Model fields are created as Python class attributes. That means they get evaluated very early on by Python, not Django (correct me if I'm wrong here). When defining default in a model field, the value that you pass as the keyword argument will be evaluated and stored in the field's default attribute, e.g. SomeModel.system_currency.default. If you pass default=Currency.objects.first().code, Python has to evaluate Currency.objects.first() in order to get its code attribute to be saved as SomeModel.system_currency.default.

Calling Currency.objects.first() will tell Django to create a new database connection and fetch the first object eagerly (unlike .filter() which returns a lazy QuerySet).

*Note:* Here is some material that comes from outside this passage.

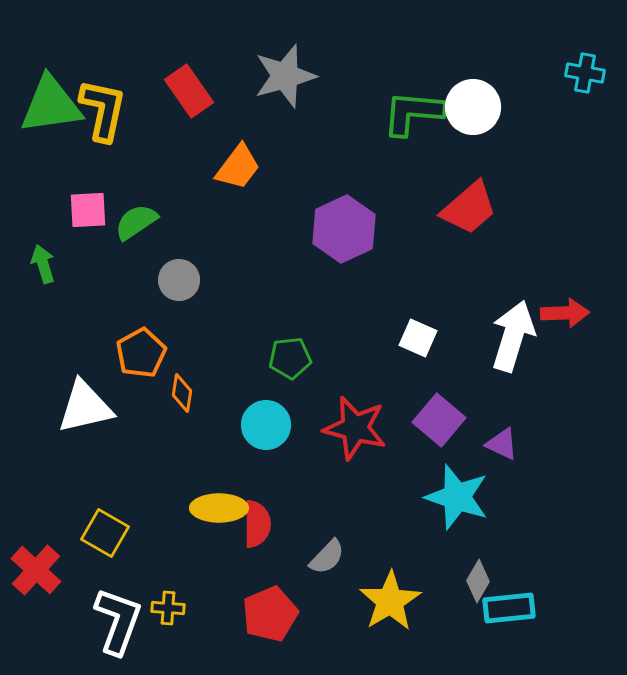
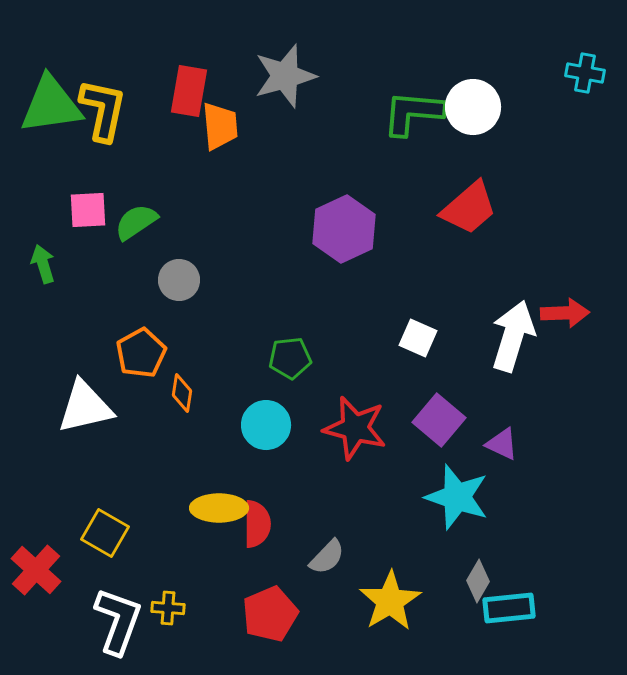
red rectangle: rotated 45 degrees clockwise
orange trapezoid: moved 18 px left, 41 px up; rotated 42 degrees counterclockwise
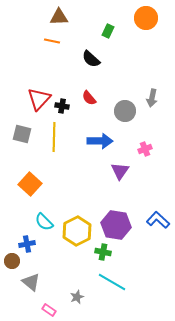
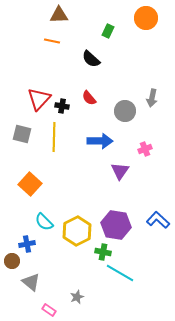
brown triangle: moved 2 px up
cyan line: moved 8 px right, 9 px up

It's likely that this happens before the ready() method of this app is called.

Your initial guess,

It seems that maybe using queries inside model definitions somehow initializes the db config before this library can inject itself into it. Moving the library into the first place in INSTALLED_APPS doesn't help.

is correct. I would've suggested moving the app to the top of INSTALLED_APPS if you hadn't tried it, so I'm not really sure why it didn't work. My guess is, the class definitions are processed by Python before Django even initiates apps, hence this error.

Thankfully Django accepts a callable for default which will only be called when the value is needed, so SomeModel.system_currency.default only refers to the callable object and not the returned value.

Maybe the from_db_value function in models.py can check whether the library has been initialized already? (or possibly something more robust to apply for other functions as well).

I guess we could do that by changing the direct attribute access (connection.features.some_new_feature) into a function call, but that'd be way less elegant 😄. I love the current approach because that's exactly how it works in Django 3.1 (e.g. here).

If we only care about from_db_value, I could try to fix #16 which would remove feature checking inside it. However, I'm still skeptical to approach it because it breaks compatibility with JSONField from contrib.postgres (if someone uses it along with this package for some reason).